Confidence intervals of the divergence times, derived from sampling of a limited number of nucleotide characters, were estimated by the nonparametric bootstrap procedure (Baldwin and Sanderson, 1998
; Sanderson and Doyle, 2001
). Two hundred bootstrap trees were generated using PAUP*, enforcing the original ML topology as a constraint at each bootstrapping step. These bootstrap trees have identical topologies, but their branch lengths vary across trees because data matrices used to estimate branch lengths were bootstrapped. Branch lengths were estimated under the ML criterion using the same model described earlier. These 200 phylograms were used as source trees to estimate divergence times in r8s.
| RESULTS |
|---|
|
|
|---|
|
|
The amplification of the second intron of LEAFY produced a single band in agarose-gel electrophoresis except for P. alternans 253, from which an additional weak-intensity band was generated. All PCR products of LEAFY from species of Neillieae contained sequences of both exon 2 and exon 3 and intron/exon boundary sequences. The multiple alignment of the LEAFY sequences indicated that longer sequence from the additional faint band found in P. alternans 253 resulted from a unique insertion (257 bp) in the intron. With the exception of the longer sequence, the unaligned length of the second intron of LEAFY in Physocarpus ranged from 843 to 860 bp. The range of the length of the intron in Neillia and Stephanandra was from 581 to 622 bp except for the sequences from N. thibetica. The intron sequences from that species were about 1370 bp in length, and a 757-bp insertion was assumed in order to align the sequences with others. All of the LEAFY sequences from Neillieae were reliably aligned when several blocks of gaps were introduced, and the final alignment of the LEAFY data set consisted of 2038 sites, 57 of which were from exons.

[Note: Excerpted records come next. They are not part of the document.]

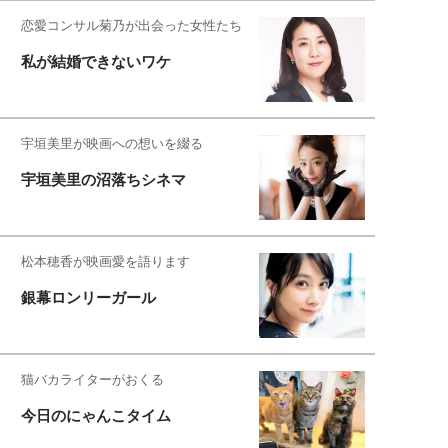
恋愛コンサル菊乃が出会った女性たち
私が結婚できないワケ
宇垣美里が映画への想いを綴る
宇垣美里の沼落ちシネマ
松本穂香が映画愛を語ります
銀幕ロンリーガール
猫バカライターがおくる
今日のにゃんこタイム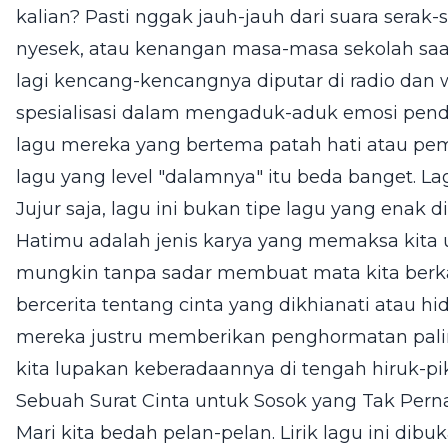
kalian? Pasti nggak jauh-jauh dari suara serak-s
nyesek, atau kenangan masa-masa sekolah saat
lagi kencang-kencangnya diputar di radio dan
spesialisasi dalam mengaduk-aduk emosi pend
lagu mereka yang bertema patah hati atau p
lagu yang level "dalamnya" itu beda banget. La
Jujur saja, lagu ini bukan tipe lagu yang enak 
Hatimu adalah jenis karya yang memaksa kita
mungkin tanpa sadar membuat mata kita berkac
bercerita tentang cinta yang dikhianati atau hi
mereka justru memberikan penghormatan paling
kita lupakan keberadaannya di tengah hiruk-piku
Sebuah Surat Cinta untuk Sosok yang Tak Per
Mari kita bedah pelan-pelan. Lirik lagu ini di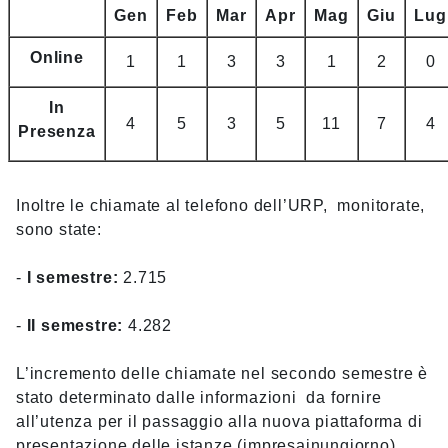
Gen
Feb
Mar
Apr
Mag
Giu
Lug
Online
1
1
3
3
1
2
0
In
4
5
3
5
11
7
4
Presenza
Inoltre le chiamate al telefono dell’URP, monitorate,
sono state:
-
I semestre:
2.715
-
II semestre:
4.282
L’incremento delle chiamate nel secondo semestre è
stato determinato dalle informazioni da fornire
all’utenza per il passaggio alla nuova piattaforma di
presentazione delle istanze (impresainungiorno).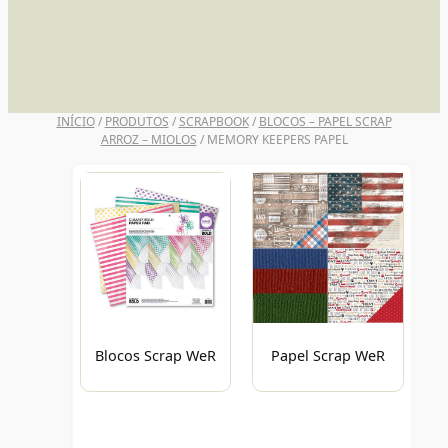
UNI POSCA
INÍCIO
/
PRODUTOS
/
SCRAPBOOK
/
BLOCOS – PAPEL SCRAP
ARROZ – MIOLOS
/ MEMORY KEEPERS PAPEL
Blocos Scrap WeR
Papel Scrap WeR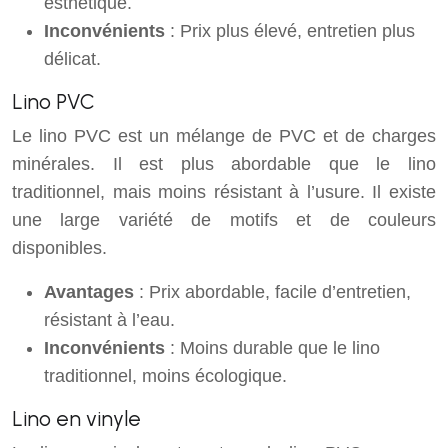
esthétique.
Inconvénients
: Prix plus élevé, entretien plus
délicat.
Lino PVC
Le lino PVC est un mélange de PVC et de charges
minérales. Il est plus abordable que le lino
traditionnel, mais moins résistant à l’usure. Il existe
une large variété de motifs et de couleurs
disponibles.
Avantages
: Prix abordable, facile d’entretien,
résistant à l’eau.
Inconvénients
: Moins durable que le lino
traditionnel, moins écologique.
Lino en vinyle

Sequences of the second intron of LEAFY from outgroup species were, however, highly divergent from those of Neillieae, resulting in alignment problems (Oh and Potter, 2003
). The outgroups were therefore excluded from analyses of LEAFY data and the trees based on LEAFY sequences were rooted between Physocarpus and Neillia-Stephanandra, based on the results of Potter et al. (2002)
and of our analyses of the rDNA and cpDNA data in this study. The LEAFY data are the most variable among the three data sets (Table 2). The average pairwise sequence divergence of the LEAFY data among species in Neillieae was 1.7 and 9 times higher than that of the rDNA and cpDNA data, respectively.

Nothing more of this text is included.